Aim of the exercise |
Across all the entries below, how many lines contain the string "巩固有氧运动能力"? The number by itself is the answer.

(Rendered page images)
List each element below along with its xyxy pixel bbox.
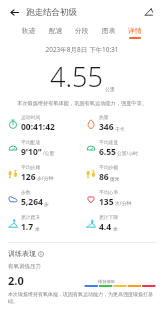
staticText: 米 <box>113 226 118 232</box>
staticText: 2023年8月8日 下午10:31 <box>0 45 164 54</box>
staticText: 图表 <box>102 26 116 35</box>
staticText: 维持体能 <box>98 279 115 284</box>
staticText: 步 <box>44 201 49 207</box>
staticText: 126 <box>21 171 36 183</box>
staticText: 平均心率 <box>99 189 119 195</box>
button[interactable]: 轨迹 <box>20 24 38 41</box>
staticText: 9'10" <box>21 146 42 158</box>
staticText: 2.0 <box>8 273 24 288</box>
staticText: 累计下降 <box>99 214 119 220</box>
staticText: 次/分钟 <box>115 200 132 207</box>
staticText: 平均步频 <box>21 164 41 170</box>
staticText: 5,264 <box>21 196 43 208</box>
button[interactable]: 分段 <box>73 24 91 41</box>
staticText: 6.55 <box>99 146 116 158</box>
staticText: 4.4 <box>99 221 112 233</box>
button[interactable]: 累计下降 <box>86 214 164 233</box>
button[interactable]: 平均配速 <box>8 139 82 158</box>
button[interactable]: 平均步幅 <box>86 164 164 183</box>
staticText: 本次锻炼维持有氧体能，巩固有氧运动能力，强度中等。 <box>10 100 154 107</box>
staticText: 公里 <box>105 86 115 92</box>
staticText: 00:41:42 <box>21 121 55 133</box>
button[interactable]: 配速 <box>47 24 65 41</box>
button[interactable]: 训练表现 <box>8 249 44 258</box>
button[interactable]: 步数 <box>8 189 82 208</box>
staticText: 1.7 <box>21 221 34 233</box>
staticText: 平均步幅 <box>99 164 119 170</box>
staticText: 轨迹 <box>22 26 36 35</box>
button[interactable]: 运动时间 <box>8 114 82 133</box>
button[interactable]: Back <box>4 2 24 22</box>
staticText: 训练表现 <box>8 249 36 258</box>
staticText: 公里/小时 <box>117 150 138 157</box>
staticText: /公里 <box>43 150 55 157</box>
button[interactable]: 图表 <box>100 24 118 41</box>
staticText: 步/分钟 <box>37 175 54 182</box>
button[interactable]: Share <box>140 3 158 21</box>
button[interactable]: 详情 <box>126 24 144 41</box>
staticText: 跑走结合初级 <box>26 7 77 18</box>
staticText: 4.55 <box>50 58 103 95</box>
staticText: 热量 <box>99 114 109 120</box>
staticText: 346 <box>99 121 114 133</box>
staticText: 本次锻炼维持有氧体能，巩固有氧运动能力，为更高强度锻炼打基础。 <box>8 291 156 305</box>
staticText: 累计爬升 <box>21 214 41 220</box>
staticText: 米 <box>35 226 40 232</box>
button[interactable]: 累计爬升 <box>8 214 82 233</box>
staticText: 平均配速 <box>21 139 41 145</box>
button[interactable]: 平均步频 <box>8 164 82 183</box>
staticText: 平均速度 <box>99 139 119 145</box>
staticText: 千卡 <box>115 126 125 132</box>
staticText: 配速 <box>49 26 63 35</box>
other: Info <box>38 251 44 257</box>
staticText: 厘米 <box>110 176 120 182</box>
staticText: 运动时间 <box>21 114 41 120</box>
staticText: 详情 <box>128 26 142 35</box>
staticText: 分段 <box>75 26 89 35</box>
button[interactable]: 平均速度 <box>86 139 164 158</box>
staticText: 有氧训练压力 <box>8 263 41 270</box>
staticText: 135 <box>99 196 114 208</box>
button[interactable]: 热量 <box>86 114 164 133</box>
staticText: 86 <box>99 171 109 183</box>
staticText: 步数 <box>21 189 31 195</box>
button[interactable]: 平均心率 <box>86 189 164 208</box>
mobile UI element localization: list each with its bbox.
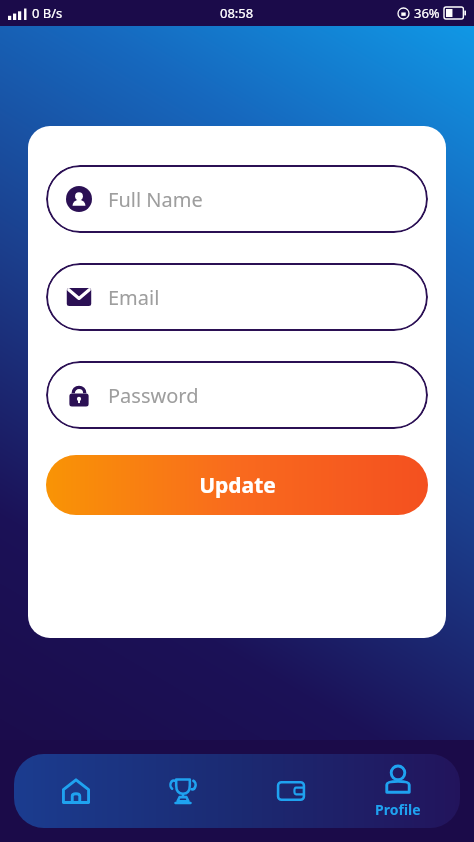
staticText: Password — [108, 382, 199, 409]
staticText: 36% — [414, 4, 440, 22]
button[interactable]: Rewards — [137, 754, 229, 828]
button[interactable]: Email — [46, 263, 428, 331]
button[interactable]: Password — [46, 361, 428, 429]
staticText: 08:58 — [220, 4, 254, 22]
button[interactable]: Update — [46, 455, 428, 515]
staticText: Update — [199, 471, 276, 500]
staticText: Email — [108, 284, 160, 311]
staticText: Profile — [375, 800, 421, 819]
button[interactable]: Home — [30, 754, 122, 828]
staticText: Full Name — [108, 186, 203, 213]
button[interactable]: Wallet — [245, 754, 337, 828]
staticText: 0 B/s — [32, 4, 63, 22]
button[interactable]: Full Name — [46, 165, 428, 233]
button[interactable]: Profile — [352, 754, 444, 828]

Exercise output |
2